What to do: The entries should be written out again exactly as they read.

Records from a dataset
_ _ _ _ _ _ _

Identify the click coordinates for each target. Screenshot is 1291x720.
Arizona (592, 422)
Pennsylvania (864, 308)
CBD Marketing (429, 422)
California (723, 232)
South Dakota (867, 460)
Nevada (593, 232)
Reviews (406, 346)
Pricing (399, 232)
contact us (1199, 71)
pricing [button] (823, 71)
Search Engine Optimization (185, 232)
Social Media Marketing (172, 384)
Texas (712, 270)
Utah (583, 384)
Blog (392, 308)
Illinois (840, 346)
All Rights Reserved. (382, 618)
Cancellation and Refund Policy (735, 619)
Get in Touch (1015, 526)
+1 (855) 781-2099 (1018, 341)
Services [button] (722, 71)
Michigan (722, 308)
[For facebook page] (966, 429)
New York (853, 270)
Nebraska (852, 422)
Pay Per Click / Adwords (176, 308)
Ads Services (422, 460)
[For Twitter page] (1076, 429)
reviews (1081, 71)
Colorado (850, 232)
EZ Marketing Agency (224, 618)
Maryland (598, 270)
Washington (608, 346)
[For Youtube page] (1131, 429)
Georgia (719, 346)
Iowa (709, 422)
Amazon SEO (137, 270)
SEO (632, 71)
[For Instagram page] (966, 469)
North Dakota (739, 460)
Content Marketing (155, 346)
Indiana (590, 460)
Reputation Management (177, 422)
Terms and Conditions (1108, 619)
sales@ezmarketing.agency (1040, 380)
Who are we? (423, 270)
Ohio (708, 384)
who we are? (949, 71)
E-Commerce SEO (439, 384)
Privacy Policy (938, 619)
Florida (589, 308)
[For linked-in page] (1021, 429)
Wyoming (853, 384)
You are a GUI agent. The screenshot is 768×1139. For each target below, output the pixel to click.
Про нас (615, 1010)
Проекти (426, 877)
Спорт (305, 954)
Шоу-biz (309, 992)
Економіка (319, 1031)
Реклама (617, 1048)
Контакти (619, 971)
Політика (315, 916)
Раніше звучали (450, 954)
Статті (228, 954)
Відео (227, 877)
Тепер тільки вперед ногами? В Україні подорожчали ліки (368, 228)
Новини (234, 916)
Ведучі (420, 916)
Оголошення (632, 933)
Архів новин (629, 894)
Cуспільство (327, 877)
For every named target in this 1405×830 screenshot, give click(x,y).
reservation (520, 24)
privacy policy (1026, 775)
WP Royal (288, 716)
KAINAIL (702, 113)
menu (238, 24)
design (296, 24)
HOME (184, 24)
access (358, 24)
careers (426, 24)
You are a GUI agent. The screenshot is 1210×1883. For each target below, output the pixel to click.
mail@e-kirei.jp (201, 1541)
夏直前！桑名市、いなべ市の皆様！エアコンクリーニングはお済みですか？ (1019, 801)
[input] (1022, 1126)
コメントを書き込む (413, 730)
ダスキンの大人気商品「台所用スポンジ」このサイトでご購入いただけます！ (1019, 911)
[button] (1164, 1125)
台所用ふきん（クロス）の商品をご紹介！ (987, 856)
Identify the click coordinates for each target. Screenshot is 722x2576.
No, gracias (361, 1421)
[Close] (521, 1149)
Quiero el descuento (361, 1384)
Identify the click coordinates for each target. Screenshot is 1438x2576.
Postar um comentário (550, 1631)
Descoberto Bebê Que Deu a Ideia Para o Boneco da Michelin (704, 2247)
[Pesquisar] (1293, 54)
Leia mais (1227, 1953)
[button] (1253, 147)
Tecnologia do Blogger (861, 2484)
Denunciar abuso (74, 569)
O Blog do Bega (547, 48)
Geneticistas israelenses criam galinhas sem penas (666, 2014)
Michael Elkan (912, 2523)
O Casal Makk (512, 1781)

_ _ _ _ _ _ _

Response for this exercise:
Identify the click coordinates for each target. Screenshot is 1291x720.
Arizona (592, 422)
Pennsylvania (864, 308)
CBD Marketing (429, 422)
California (723, 232)
South Dakota (867, 460)
Nevada (593, 232)
Reviews (406, 346)
Pricing (399, 232)
contact us (1199, 71)
pricing [button] (823, 71)
Search Engine Optimization (185, 232)
Social Media Marketing (172, 384)
Texas (712, 270)
Utah (583, 384)
Blog (392, 308)
Illinois (840, 346)
All Rights Reserved. (382, 618)
Cancellation and Refund Policy (735, 619)
Get in Touch (1015, 526)
+1 (855) 781-2099 (1018, 341)
Services [button] (722, 71)
Michigan (722, 308)
[For facebook page] (966, 429)
New York (853, 270)
Nebraska (852, 422)
Pay Per Click / Adwords (176, 308)
Ads Services (422, 460)
[For Twitter page] (1076, 429)
reviews (1081, 71)
Colorado (850, 232)
EZ Marketing Agency (224, 618)
Maryland (598, 270)
Washington (608, 346)
[For Youtube page] (1131, 429)
Georgia (719, 346)
Iowa (709, 422)
Amazon SEO (137, 270)
SEO (632, 71)
[For Instagram page] (966, 469)
North Dakota (739, 460)
Content Marketing (155, 346)
Indiana (590, 460)
Reputation Management (177, 422)
Terms and Conditions (1108, 619)
sales@ezmarketing.agency (1040, 380)
Who are we? (423, 270)
Ohio (708, 384)
who we are? (949, 71)
E-Commerce SEO (439, 384)
Privacy Policy (938, 619)
Florida (589, 308)
[For linked-in page] (1021, 429)
Wyoming (853, 384)
You are a GUI agent. The screenshot is 768×1139. For each target below, output the pixel to click.
Про нас (615, 1010)
Проекти (426, 877)
Спорт (305, 954)
Шоу-biz (309, 992)
Економіка (319, 1031)
Реклама (617, 1048)
Контакти (619, 971)
Політика (315, 916)
Раніше звучали (450, 954)
Статті (228, 954)
Відео (227, 877)
Тепер тільки вперед ногами? В Україні подорожчали ліки (368, 228)
Новини (234, 916)
Ведучі (420, 916)
Оголошення (632, 933)
Архів новин (629, 894)
Cуспільство (327, 877)
For every named target in this 1405×830 screenshot, give click(x,y).
reservation (520, 24)
privacy policy (1026, 775)
WP Royal (288, 716)
KAINAIL (702, 113)
menu (238, 24)
design (296, 24)
HOME (184, 24)
access (358, 24)
careers (426, 24)
You are a GUI agent. The screenshot is 1210×1883. For each target below, output the pixel to click.
mail@e-kirei.jp (201, 1541)
夏直前！桑名市、いなべ市の皆様！エアコンクリーニングはお済みですか？ (1019, 801)
[input] (1022, 1126)
コメントを書き込む (413, 730)
ダスキンの大人気商品「台所用スポンジ」このサイトでご購入いただけます！ (1019, 911)
[button] (1164, 1125)
台所用ふきん（クロス）の商品をご紹介！ (987, 856)
Identify the click coordinates for each target. Screenshot is 722x2576.
No, gracias (361, 1421)
[Close] (521, 1149)
Quiero el descuento (361, 1384)
Identify the click coordinates for each target. Screenshot is 1438x2576.
Postar um comentário (550, 1631)
Descoberto Bebê Que Deu a Ideia Para o Boneco da Michelin (704, 2247)
[Pesquisar] (1293, 54)
Leia mais (1227, 1953)
[button] (1253, 147)
Tecnologia do Blogger (861, 2484)
Denunciar abuso (74, 569)
O Blog do Bega (547, 48)
Geneticistas israelenses criam galinhas sem penas (666, 2014)
Michael Elkan (912, 2523)
O Casal Makk (512, 1781)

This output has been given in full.